Hence the importance of fashion brands.  How fashion houses resuscitate, strengthen and change their brands is the subject of Tungate’s entertaining and highly readable book. Fashion Brands explains not just how fashion branding works, but how the fashion industry works. It looks at men’s fashion, the urban-athletic style, fashion knock-offs, trend setters and observers, overseas sweatshops and the ways that computers are changing the shopping experience. 

Exposure is everything, and fashion magazines are the best way to get it. Tungate, a journalist who writes on marketing and style, says that despite fashion venues on the web and satellite TV “fashion consumers are still addicted to those glossy pages; and fashion advertisers, too.”  He describes the ways that fashion houses court the fashion editors—sometimes through gifts of cash, gifts and trips—and the primacy of advertising in setting editorial content.

Models don’t play the role they did during the era of the supermodel, but they are still needed to give a brand a face. Tungate quotes John Horner, head of Models 1, Europe’s leading modeling agency, who says models “are there to interpret and enhance a product. The more flexible their face or body, the more easily they can create a distinctive image for the client.” 

Another way to draw eyes to a fashion line, says Tungate, is to enlist the popularity of movie stars. Many houses, particularly new ones, give actresses clothing to wear, not just to America’s Academy Awards but anywhere they might be seen and photographed. Stars, on the other hand, have to look after their own brand image, he adds. If they don’t maintain their look, they will be excoriated by the media.

Pity the upstart fashion house trying to make a name for itself in this expensive, advertising-driven world.
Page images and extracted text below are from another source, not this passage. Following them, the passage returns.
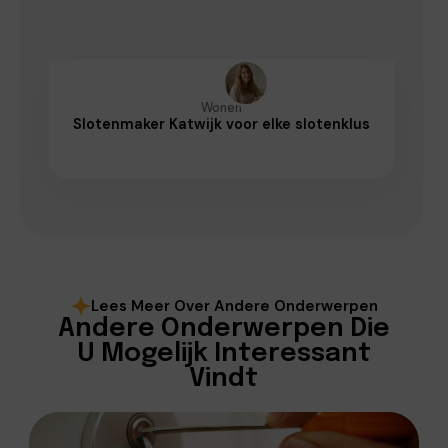
Wonen
Slotenmaker Katwijk voor elke slotenklus
Lees Meer Over Andere Onderwerpen
Andere Onderwerpen Die
U Mogelijk Interessant
Vindt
Tungate outlines the difficulties new houses face in pushing their way onto store shelves. Generally 80% of a retailer’s display space is devoted to well-known brands, leaving 20% for the wannabes. Stores cannot afford to take greater chances with unknown designers because they must maintain their own brand identities. 

Customers want to find a certain type of clothing at a given retailer, and they expect to have a certain type of shopping experience. This last expectation is leading some stores, particularly those devoted to a single designer, to turn their emporiums into “brand theme parks, where the architecture, demeanor of the sales staff, even food sold at the store restaurant all reflect a designer’s brand identity.”

The nature of a fashion house’s brand is usually reinforced or expanded in fashion shows, which cost between $40,000 and $200,000 to stage. Given the low sales of haute couture, are these spectacles worth the price? Undoubtedly. A show can generate as much as a hundred times its cost in free advertising. As Tungate says, “If a fashion show is little more than a live advertisement, then haute couture is the most spectacular commercial break of all.”

Not everyone, however, finds fashion brands compelling.  Some find them corporate and coercive. Ignoring designer products and much of contemporary style, many style-setting young people are consequently assembling much of their wardrobes at second-hand stores.  Do they herald the end of fashion brands?  Only time will tell.